§ **YOUR GOAL**
Reproduce from the records below, with no pictures, exactly the lines between the one containing "se mettent au VERT" and the one containing "Sergiyi pazartesi günleri", inclusive.

Dataset entries:
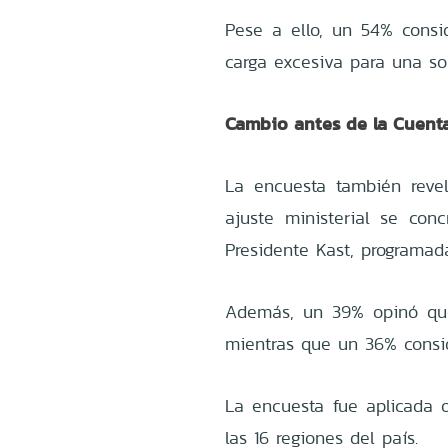
Pese a ello, un 54% consid
carga excesiva para una so
Cambio antes de la Cuenta
La encuesta también rev
ajuste ministerial se con
Presidente Kast, programada
Además, un 39% opinó qu
mientras que un 36% consid
La encuesta fue aplicada 
las 16 regiones del país.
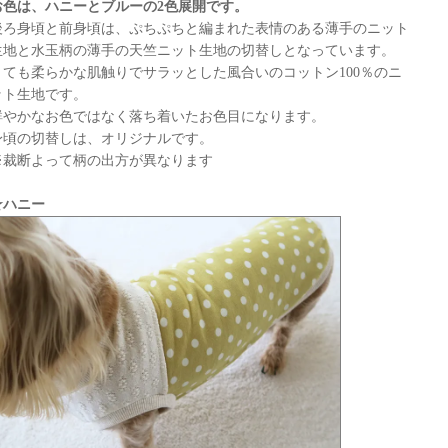
お色は、ハニーとブルーの2色展開です。
後ろ身頃と前身頃は、ぷちぷちと編まれた表情のある薄手のニット
生地と水玉柄の薄手の天竺ニット生地の切替しとなっています。
とても柔らかな肌触りでサラッとした風合いのコットン100％のニ
ット生地です。
鮮やかなお色ではなく落ち着いたお色目になります。
身頃の切替しは、オリジナルです。
※裁断よって柄の出方が異なります
☆ハニー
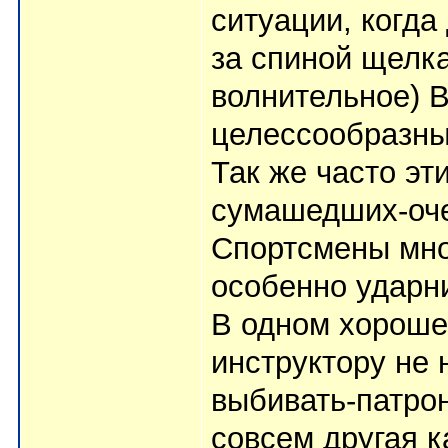
ситуации, когда
за спиной щелка
волнительное) В
целессообразным
Так же часто эт
сумашедших-оче
Спортсмены мно
особенно ударн
В одном хороше
инструктору не 
выбивать-патрон
совсем другая к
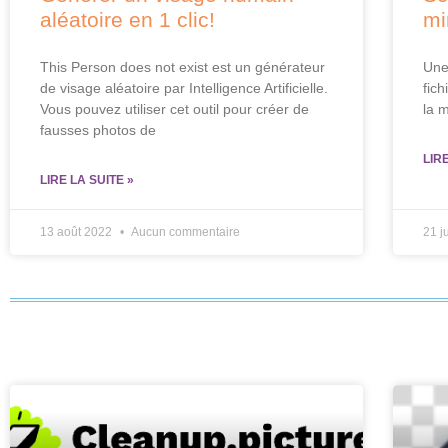
aléatoire en 1 clic!
mi
This Person does not exist est un générateur
Une
de visage aléatoire par Intelligence Artificielle.
fich
Vous pouvez utiliser cet outil pour créer de
la 
fausses photos de
LIR
LIRE LA SUITE »
13 août 2022
Aucun commentaire
21 j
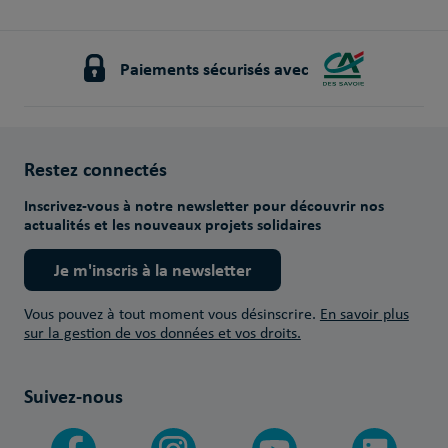
Paiements sécurisés avec
Restez connectés
Inscrivez-vous à notre newsletter pour découvrir nos
actualités et les nouveaux projets solidaires
Je m'inscris à la newsletter
Vous pouvez à tout moment vous désinscrire.
En savoir plus
sur la gestion de vos données et vos droits.
Suivez-nous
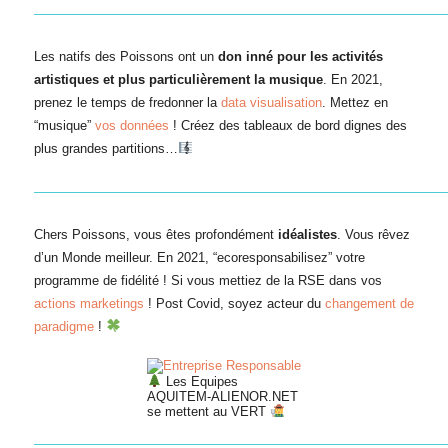
———————————————————————————————
Les natifs des Poissons ont un
don inné pour les activités
artistiques et plus particulièrement la musique
. En 2021,
prenez le temps de fredonner la
data visualisation
. Mettez en
“musique”
vos données
! Créez des tableaux de bord dignes des
plus grandes partitions…
———————————————————————————————
Chers Poissons, vous êtes profondément
idéalistes
. Vous rêvez
d’un Monde meilleur. En 2021, “ecoresponsabilisez” votre
programme de fidélité ! Si vous mettiez de la RSE dans vos
actions marketings
! Post Covid, soyez acteur du
changement de
paradigme
!
Les Equipes
AQUITEM-ALIENOR.NET
se mettent au VERT
———————————————————————————————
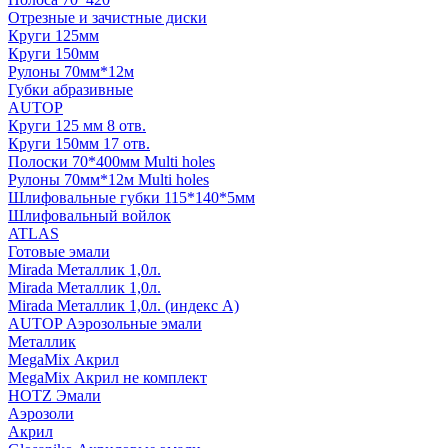
Отрезные и зачистные диски
Круги 125мм
Круги 150мм
Рулоны 70мм*12м
Губки абразивные
AUTOP
Круги 125 мм 8 отв.
Круги 150мм 17 отв.
Полоски 70*400мм Multi holes
Рулоны 70мм*12м Multi holes
Шлифовальные губки 115*140*5мм
Шлифовальный войлок
ATLAS
Готовые эмали
Mirada Металлик 1,0л.
Mirada Металлик 1,0л.
Mirada Металлик 1,0л. (индекс А)
AUTOP Аэрозольные эмали
Металлик
MegaMix Акрил
MegaMix Акрил не комплект
HOTZ Эмали
Аэрозоли
Акрил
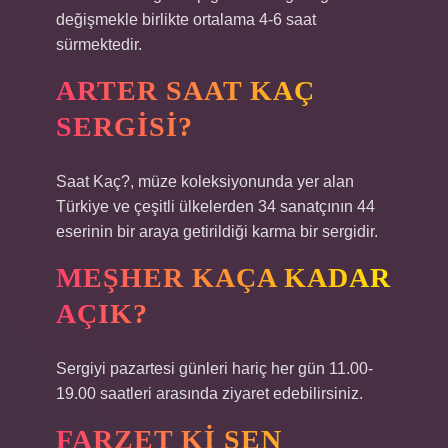
değişmekle birlikte ortalama 4-6 saat
sürmektedir.
ARTER SAAT KAÇ
SERGISI?
Saat Kaç?, müze koleksiyonunda yer alan
Türkiye ve çeşitli ülkelerden 34 sanatçının 44
eserinin bir araya getirildiği karma bir sergidir.
MEŞHER KAÇA KADAR
AÇIK?
Sergiyi pazartesi günleri hariç her gün 11.00-
19.00 saatleri arasında ziyaret edebilirsiniz.
FARZET KI SEN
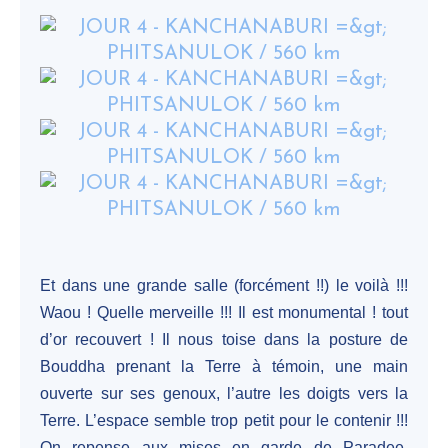
Et dans une grande salle (forcément !!) le voilà !!!
Waou ! Quelle merveille !!! Il est monumental ! tout
d’or recouvert ! Il nous toise dans la posture de
Bouddha prenant la Terre à témoin, une main
ouverte sur ses genoux, l’autre les doigts vers la
Terre. L’espace semble trop petit pour le contenir !!!
On repense aux mises en garde de Paradee,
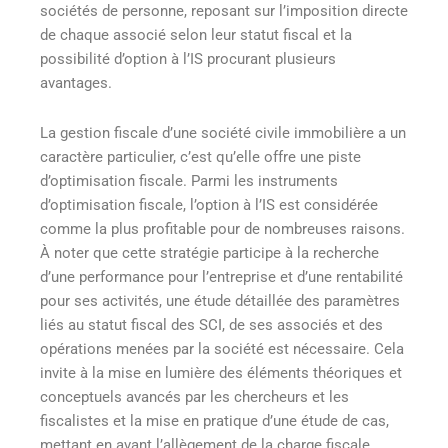
sociétés de personne, reposant sur l’imposition directe
de chaque associé selon leur statut fiscal et la
possibilité d’option à l’IS procurant plusieurs
avantages.
La gestion fiscale d’une société civile immobilière a un
caractère particulier, c’est qu’elle offre une piste
d’optimisation fiscale. Parmi les instruments
d’optimisation fiscale, l’option à l’IS est considérée
comme la plus profitable pour de nombreuses raisons.
À noter que cette stratégie participe à la recherche
d’une performance pour l’entreprise et d’une rentabilité
pour ses activités, une étude détaillée des paramètres
liés au statut fiscal des SCI, de ses associés et des
opérations menées par la société est nécessaire. Cela
invite à la mise en lumière des éléments théoriques et
conceptuels avancés par les chercheurs et les
fiscalistes et la mise en pratique d’une étude de cas,
mettant en avant l’allègement de la charge fiscale.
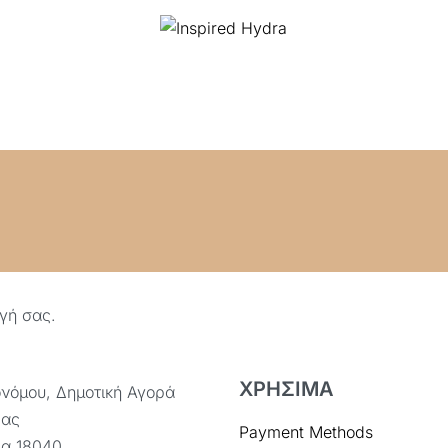
ογή σας.
ΧΡΗΣΙΜΑ
ονόμου, Δημοτική Αγορά
ας
Payment Methods
α 18040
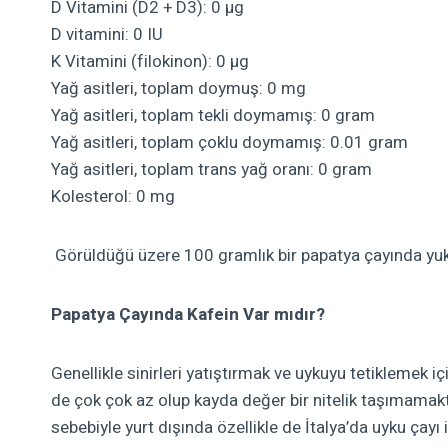
D Vitamini (D2 + D3): 0 µg
D vitamini: 0 IU
K Vitamini (filokinon): 0 µg
Yağ asitleri, toplam doymuş: 0 mg
Yağ asitleri, toplam tekli doymamış: 0 gram
Yağ asitleri, toplam çoklu doymamış: 0.01 gram
Yağ asitleri, toplam trans yağ oranı: 0 gram
Kolesterol: 0 mg
Görüldüğü üzere 100 gramlık bir papatya çayında yuka
Papatya Çayında Kafein Var mıdır?
Genellikle sinirleri yatıştırmak ve uykuyu tetiklemek 
de çok çok az olup kayda değer bir nitelik taşımama
sebebiyle yurt dışında özellikle de İtalya’da uyku çayı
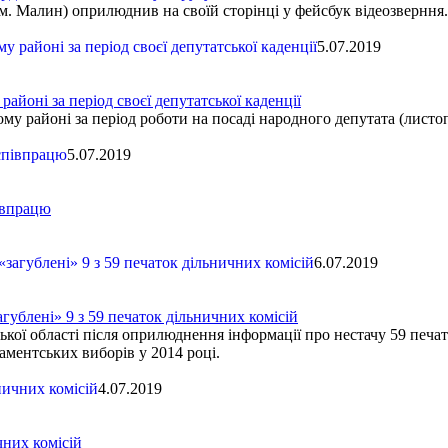
. Малин) оприлюднив на своїй сторінці у фейсбук відеозверння.
5.07.2019
йоні за період своєї депутатської каденції
 районі за період роботи на посаді народного депутата (листоп
5.07.2019
івпрацю
6.07.2019
ублені» 9 з 59 печаток дільничних комісій
 області після оприлюднення інформації про нестачу 59 печато
аментських виборів у 2014 році.
4.07.2019
них комісій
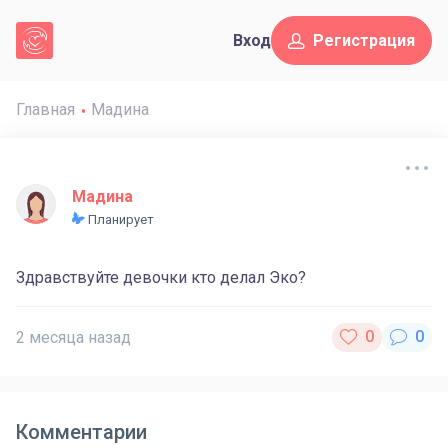
Вход
Регистрация
Главная
Мадина
Мадина
Планирует
Здравствуйте девочки кто делал Эко?
2 месяца назад
Комментарии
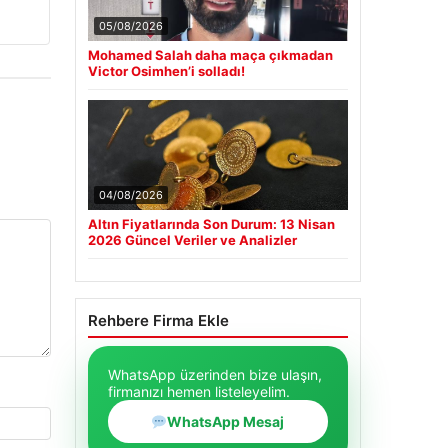
05/08/2026
Mohamed Salah daha maça çıkmadan
Victor Osimhen’i solladı!
04/08/2026
Altın Fiyatlarında Son Durum: 13 Nisan
2026 Güncel Veriler ve Analizler
Rehbere Firma Ekle
WhatsApp üzerinden bize ulaşın,
firmanızı hemen listeleyelim.
WhatsApp Mesaj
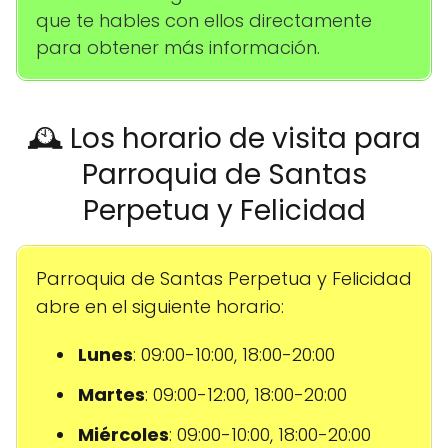
que te hables con ellos directamente
para obtener más información.
🕰️ Los horario de visita para
Parroquia de Santas
Perpetua y Felicidad
Parroquia de Santas Perpetua y Felicidad
abre en el siguiente horario:
Lunes
: 09:00-10:00, 18:00-20:00
Martes
: 09:00-12:00, 18:00-20:00
Miércoles
: 09:00-10:00, 18:00-20:00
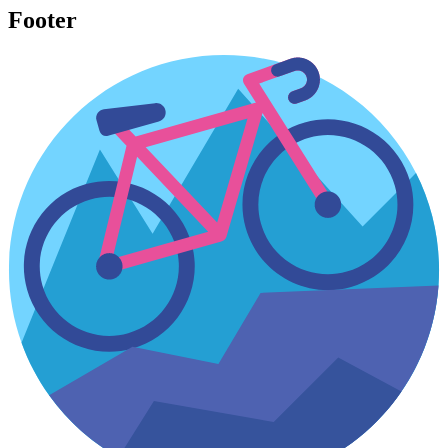
Footer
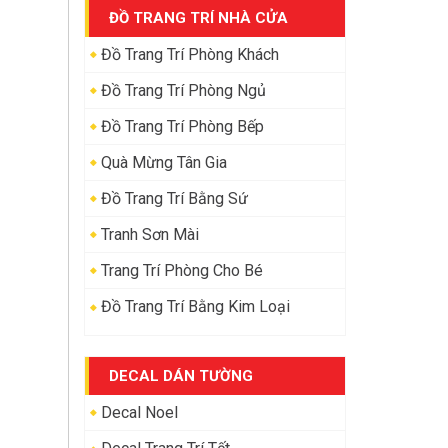
ĐỒ TRANG TRÍ NHÀ CỬA
Đồ Trang Trí Phòng Khách
Đồ Trang Trí Phòng Ngủ
Đồ Trang Trí Phòng Bếp
Quà Mừng Tân Gia
Đồ Trang Trí Bằng Sứ
Tranh Sơn Mài
Trang Trí Phòng Cho Bé
Đồ Trang Trí Bằng Kim Loại
DECAL DÁN TƯỜNG
Decal Noel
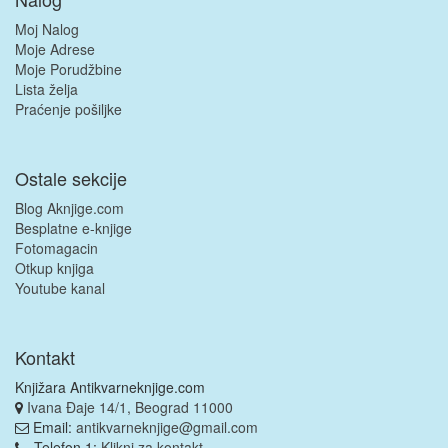
Moj Nalog
Moje Adrese
Moje Porudžbine
Lista želja
Praćenje pošiljke
Ostale sekcije
Blog Aknjige.com
Besplatne e-knjige
Fotomagacin
Otkup knjiga
Youtube kanal
Kontakt
Knjižara Antikvarneknjige.com
Ivana Đaje 14/1, Beograd 11000
Email:
antikvarneknjige@gmail.com
Telefon 1:
Klikni za kontakt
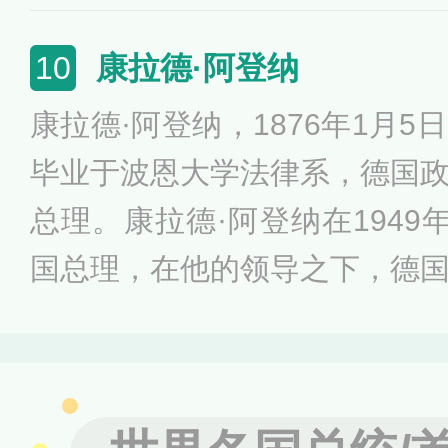
在德国发生了财政危机，因此
职。
康拉德·阿登纳
10
康拉德·阿登纳，1876年1月
毕业于波恩大学法律系，德国
总理。康拉德·阿登纳在1949
国总理，在他的领导之下，德
战败国到重新获得主权，进而
等伙伴，并通过实施社会市
的“经济奇迹”。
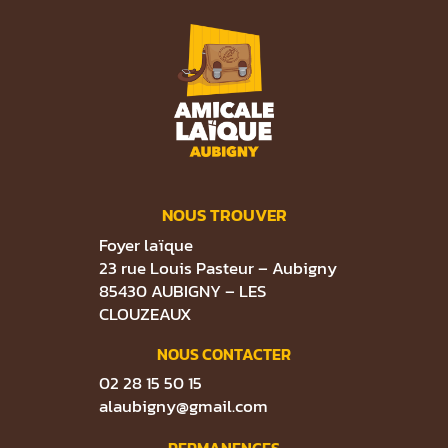
NOUS TROUVER
Foyer laïque
23 rue Louis Pasteur – Aubigny
85430 AUBIGNY – LES
CLOUZEAUX
NOUS CONTACTER
02 28 15 50 15
alaubigny@gmail.com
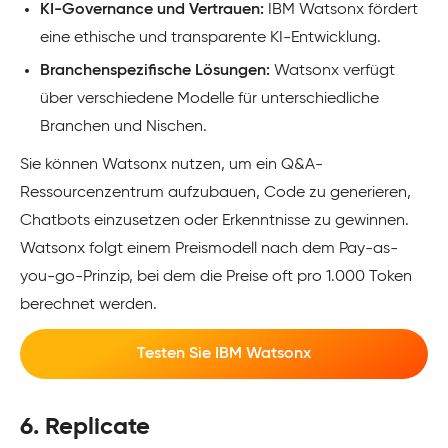
KI-Governance und Vertrauen:
IBM Watsonx fördert
eine ethische und transparente KI-Entwicklung.
Branchenspezifische Lösungen:
Watsonx verfügt
über verschiedene Modelle für unterschiedliche
Branchen und Nischen.
Sie können Watsonx nutzen, um ein Q&A-
Ressourcenzentrum aufzubauen, Code zu generieren,
Chatbots einzusetzen oder Erkenntnisse zu gewinnen.
Watsonx folgt einem Preismodell nach dem Pay-as-
you-go-Prinzip, bei dem die Preise oft pro 1.000 Token
berechnet werden.
Testen Sie IBM Watsonx
6. Replicate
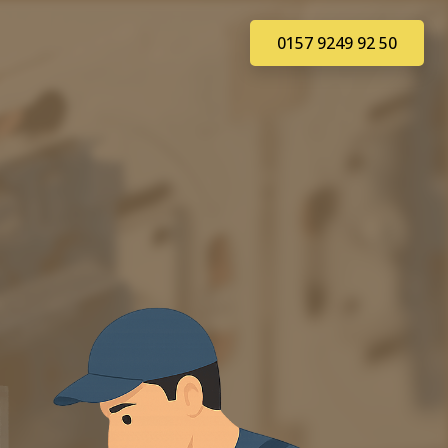
0157 9249 92 50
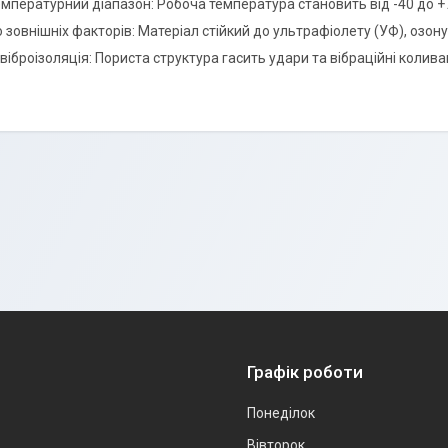
мпературний діапазон: Робоча температура становить від -40 до +
о зовнішніх факторів: Матеріал стійкий до ультрафіолету (УФ), озо
іброізоляція: Пориста структура гасить удари та вібраційні колива
Графік роботи
Понеділок
Вівторок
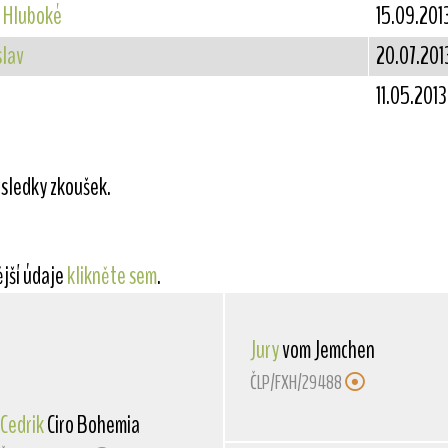
u Hluboké
15.09.201
slav
20.07.201
11.05.2013
sledky zkoušek.
ější údaje
klikněte sem
.
Jury
vom Jemchen
ČLP/FXH/29488
Cedrik
Ciro Bohemia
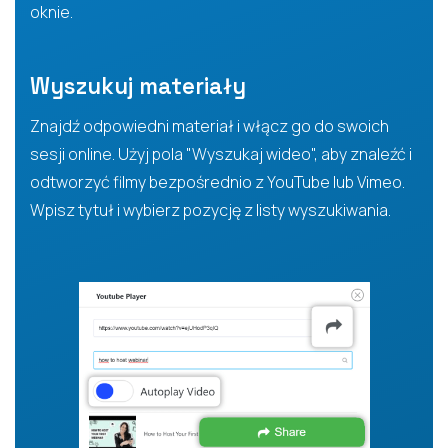
oknie.
Wyszukuj materiały
Znajdź odpowiedni materiał i włącz go do swoich
sesji online. Użyj pola "Wyszukaj wideo", aby znaleźć i
odtworzyć filmy bezpośrednio z YouTube lub Vimeo.
Wpisz tytuł i wybierz pozycję z listy wyszukiwania.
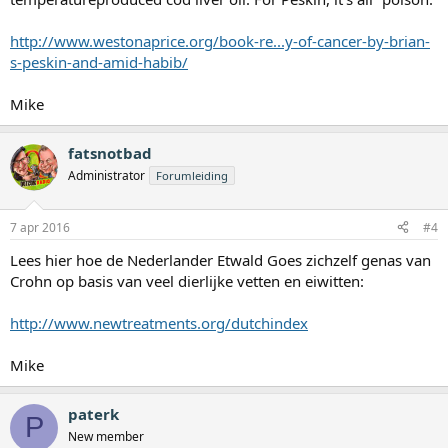
http://www.westonaprice.org/book-re...y-of-cancer-by-brian-
s-peskin-and-amid-habib/
Mike
fatsnotbad
Administrator
Forumleiding
7 apr 2016
#4
Lees hier hoe de Nederlander Etwald Goes zichzelf genas van
Crohn op basis van veel dierlijke vetten en eiwitten:
http://www.newtreatments.org/dutchindex
Mike
paterk
P
New member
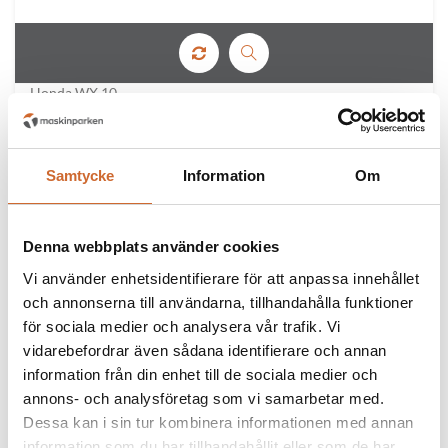
Honda WX 10
Samtycke
Information
Om
Denna webbplats använder cookies
Vi använder enhetsidentifierare för att anpassa innehållet
och annonserna till användarna, tillhandahålla funktioner
för sociala medier och analysera vår trafik. Vi
vidarebefordrar även sådana identifierare och annan
information från din enhet till de sociala medier och
annons- och analysföretag som vi samarbetar med.
Dessa kan i sin tur kombinera informationen med annan
information som du har tillhandahållit eller som de har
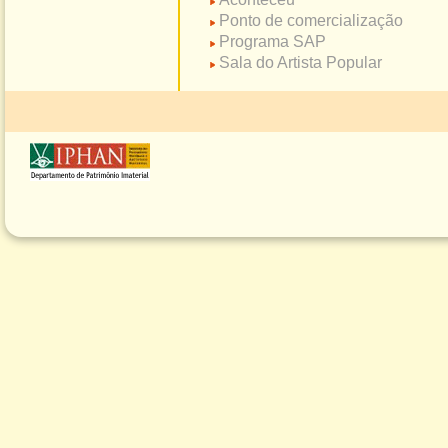
Ponto de comercialização
Programa SAP
Sala do Artista Popular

§ **OUTPUT FOR THIS EXERCISE**
se mettent au VERT
———————————————————————————————
Отрезные и зачистные диски
Круги 125мм
Круги 150мм
Рулоны 70мм*12м
Губки абразивные
AUTOP
Круги 125 мм 8 отв.
Круги 150мм 17 отв.
Полоски 70*400мм Multi holes
Рулоны 70мм*12м Multi holes
Шлифовальные губки 115*140*5мм
Шлифовальный войлок
ATLAS
Готовые эмали
Mirada Металлик 1,0л.
Mirada Металлик 1,0л.
Mirada Металлик 1,0л. (индекс А)
AUTOP Аэрозольные эмали
Металлик
MegaMix Акрил
MegaMix Акрил не комплект
HOTZ Эмали
Аэрозоли
Акрил
değişmekle birlikte ortalama 4-6 saat
sürmektedir.
ARTER SAAT KAÇ
SERGISI?
Saat Kaç?, müze koleksiyonunda yer alan
Türkiye ve çeşitli ülkelerden 34 sanatçının 44
eserinin bir araya getirildiği karma bir sergidir.
MEŞHER KAÇA KADAR
AÇIK?
Sergiyi pazartesi günleri hariç her gün 11.00-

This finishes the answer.